And Jahan Beg went on his way, leaving Georgia oppressed with a sense—which was by no means new to her, but had never made itself felt so clearly as to-night—of the complexity of life. She sat looking out over the Moslem city, and pondering the various problems which the Amir’s words had started in her mind, while Lady Haigh and Fitz settled down to a game of halma, and North carried off Dr Headlam to show him a new kind of locust, which one of the servants had caught and brought to him. The doctor welcomed the discovery with rapture, and conveyed the insect in triumph to his own quarters, while Dick returned to the terrace. Georgia turned to him impulsively as he mounted the steps close beside her.
“What is your opinion of compromises? Can they ever be morally justifiable?”
Now it was more than a month since Dick and Georgia had exchanged any conversation but the merest commonplaces, and Dick was so well satisfied with this state of affairs as to vow to himself every day that he would take care their acquaintance remained on this somewhat restricted footing for the future.
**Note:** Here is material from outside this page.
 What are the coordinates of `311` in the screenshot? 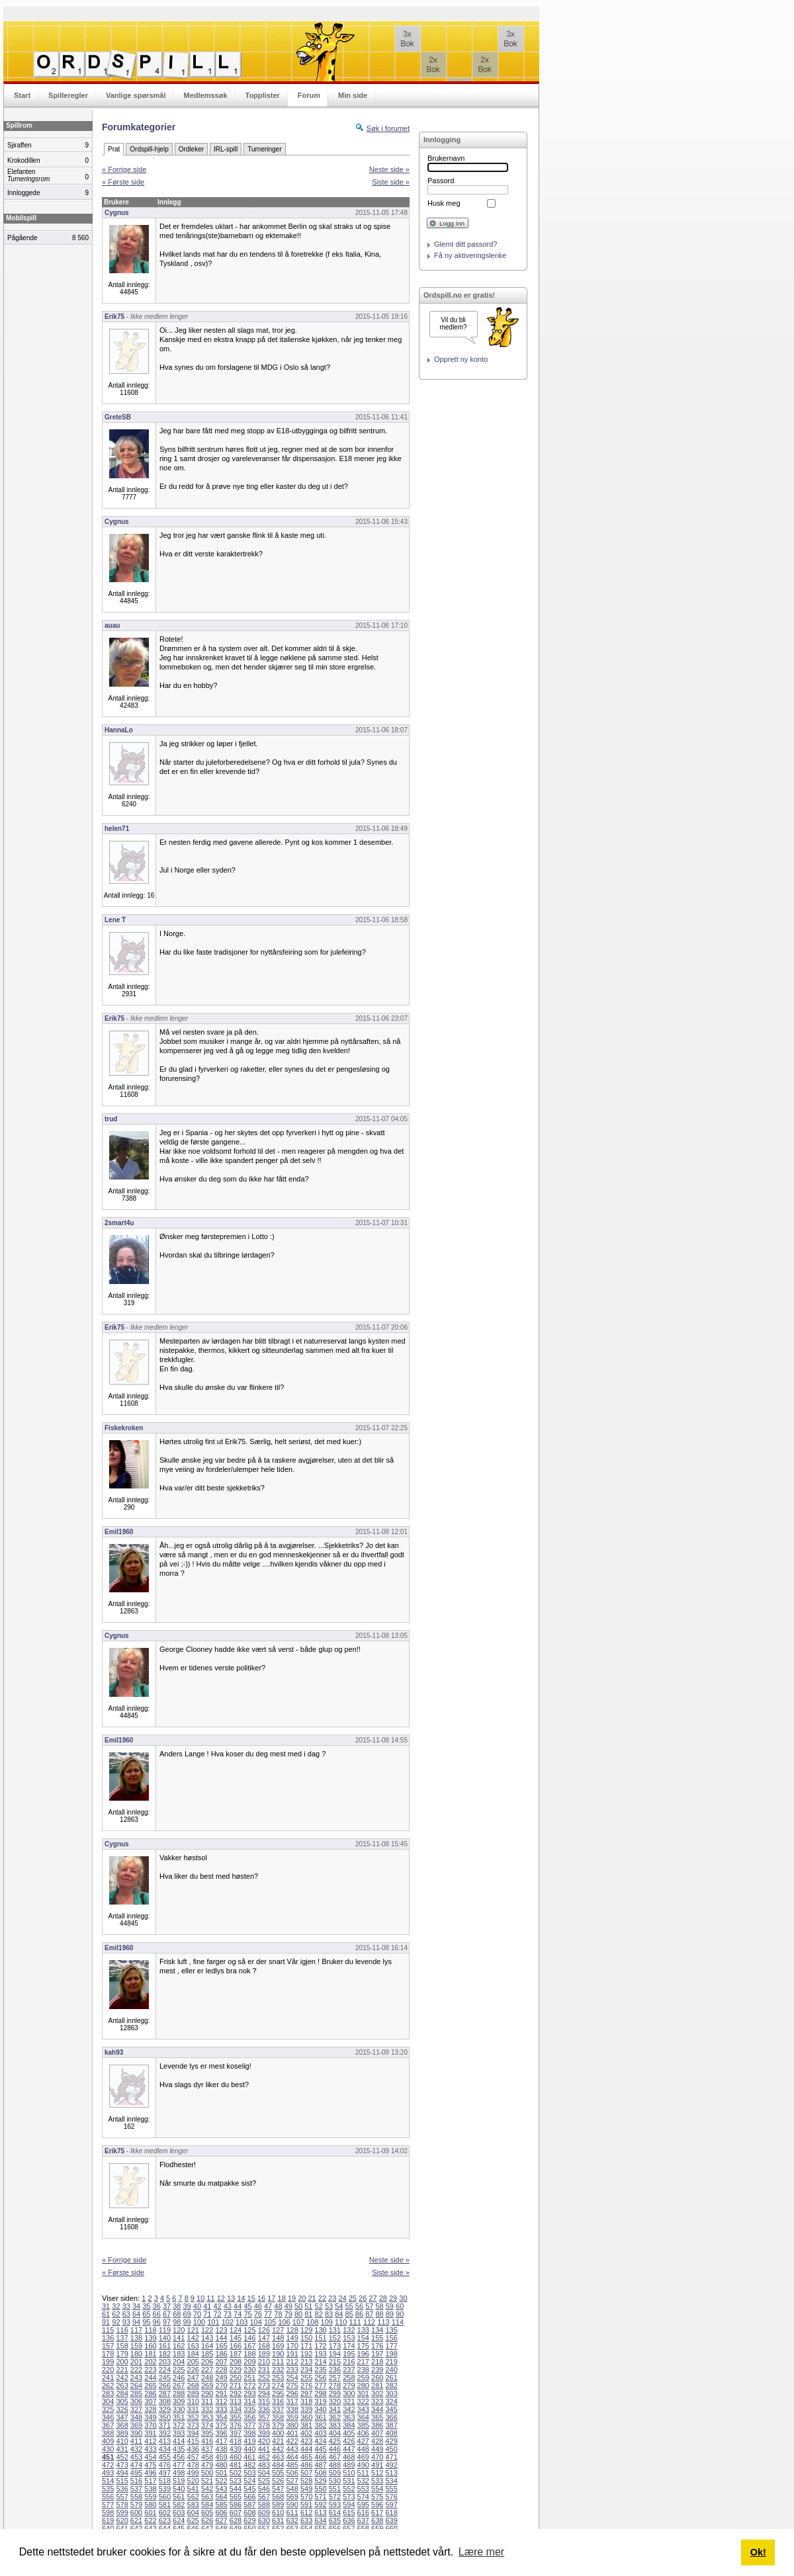 It's located at (207, 2401).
Yet although he felt that Georgia had not intentionally appealed to him in preference to any one else, and would have attacked Sir Dugald or Stratford on the subject, if either of them had appeared at the moment, as readily as himself, he sat down near her, and hastily collected his views on the question of compromise.
“It rather depends upon the nature of the compromises, doesn’t it?” he asked—“whether they refer to essentials or non-essentials, I mean. For instance, one’s whole existence is a series of compromises.”
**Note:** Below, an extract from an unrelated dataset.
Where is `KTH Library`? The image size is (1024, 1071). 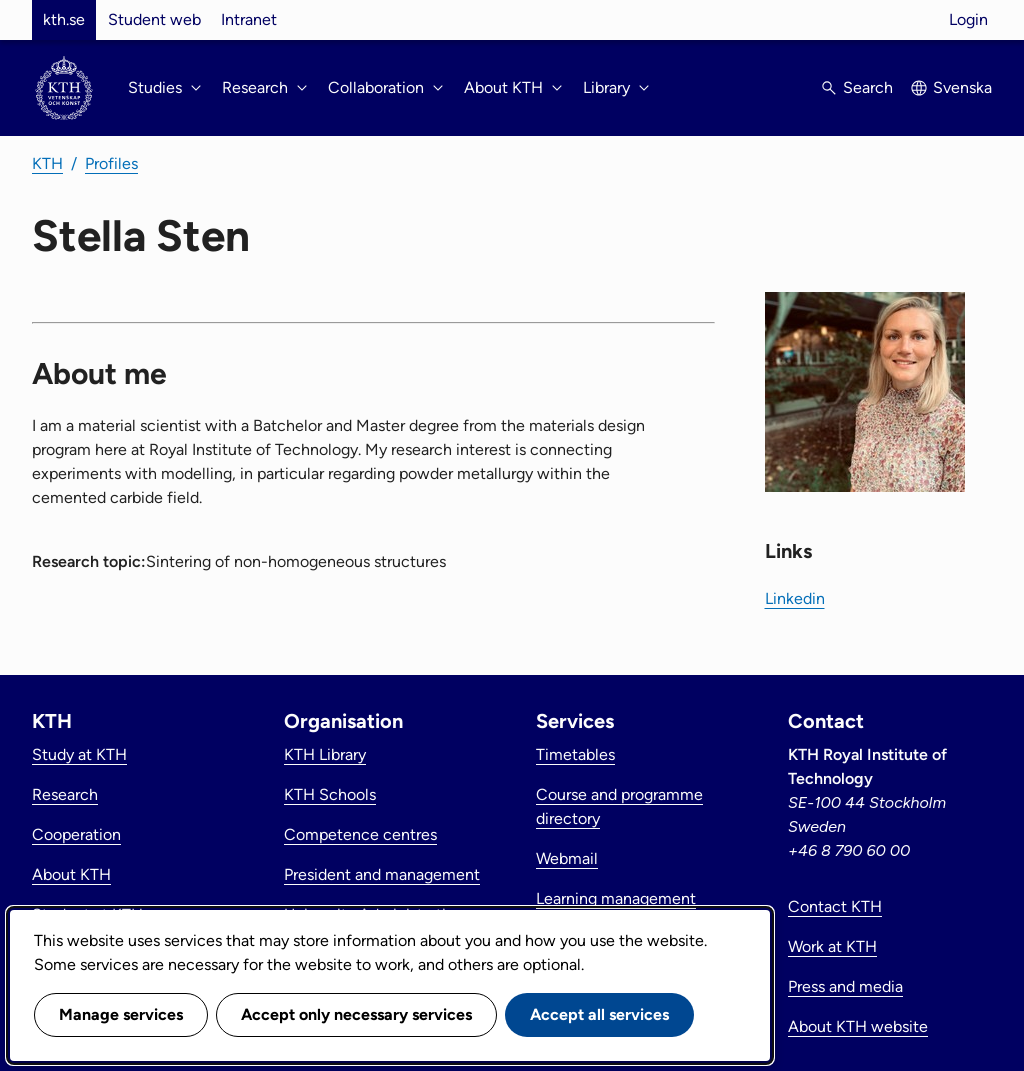 KTH Library is located at coordinates (325, 754).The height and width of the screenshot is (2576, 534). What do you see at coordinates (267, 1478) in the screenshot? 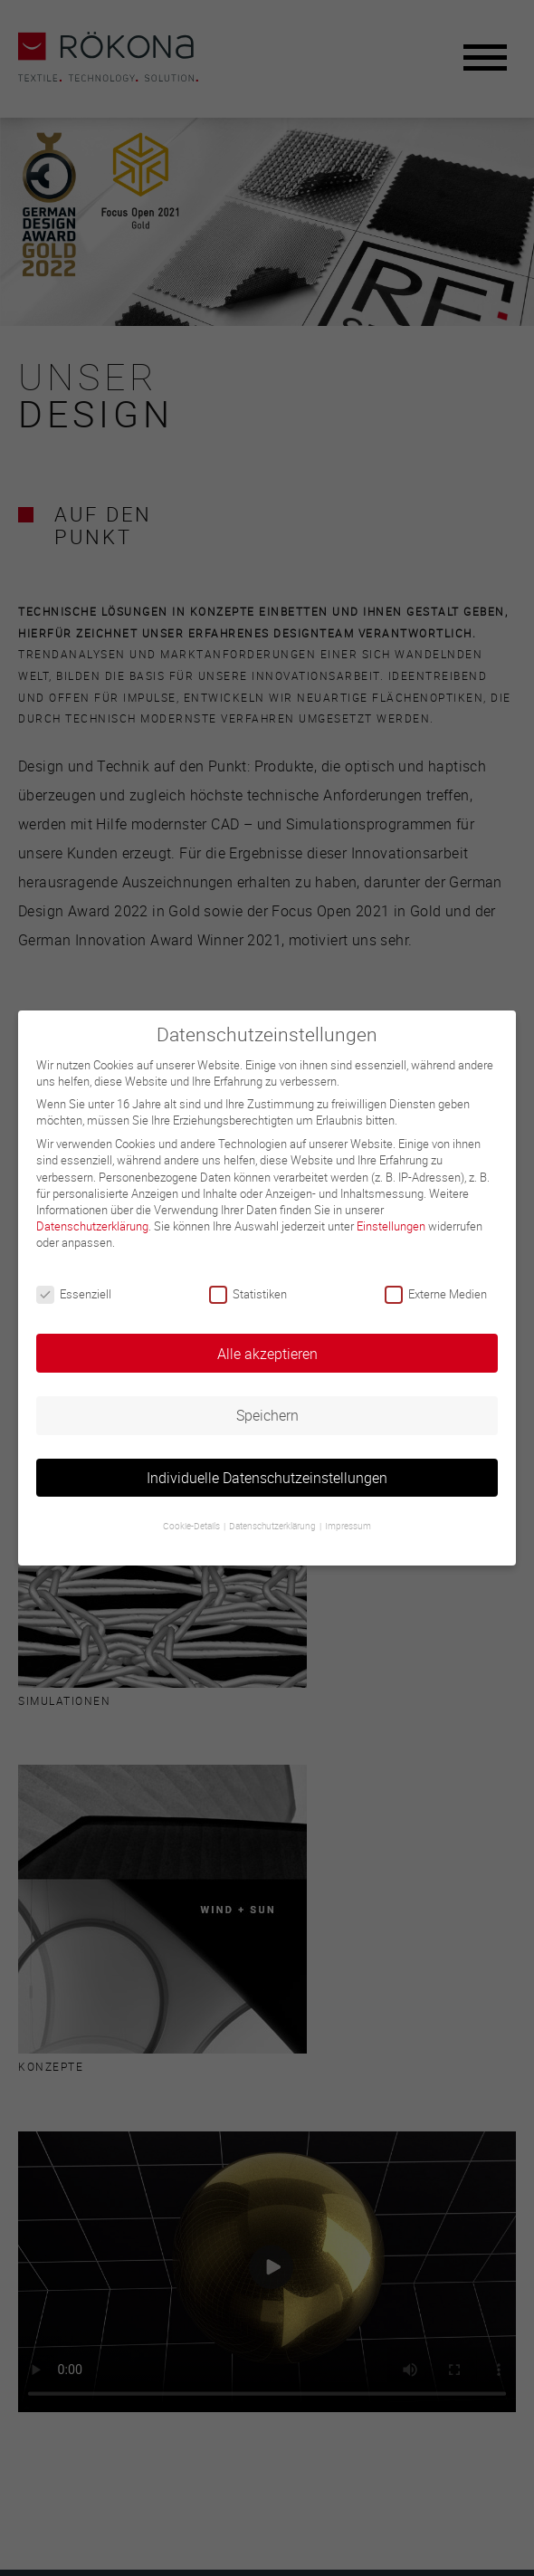
I see `Individuelle Datenschutzeinstellungen [button]` at bounding box center [267, 1478].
“In the sense in which all social life is a compromise between the demands of the individual and those of the race?” said Georgia. “Yes, but those refer to non-essentials, of course.”
“Non-essentials to the race now; but I dare say they seemed essential enough to the individual at one time. For instance, in the district in India in which I served first, the natives thought it essential to offer human sacrifices every year. Their crops depended upon it, they said. But we have taught them otherwise, and now they compromise matters by sacrificing goats.”
“But that was not really an essential matter; it was only that they thought it so. What I want to know is, how can one tell, in questions of right and wrong, where conciliation ends and compromise begins?”
“That is the office of all great leaders and statesmen, I suppose; to point out a path which shall conciliate as many people, and compromise as few principles, as possible. On the whole, the world is on the side of compromise, I think—when it is called conciliation. The people who object to both the name and the reality generally become martyrs.”
“Martyrs!” said Georgia, slowly. “It is easy enough to say the word; but think what it means!”
“Ah! I see that it is our friend Jahan Beg’s story which has awakened your sudden interest in compromises.”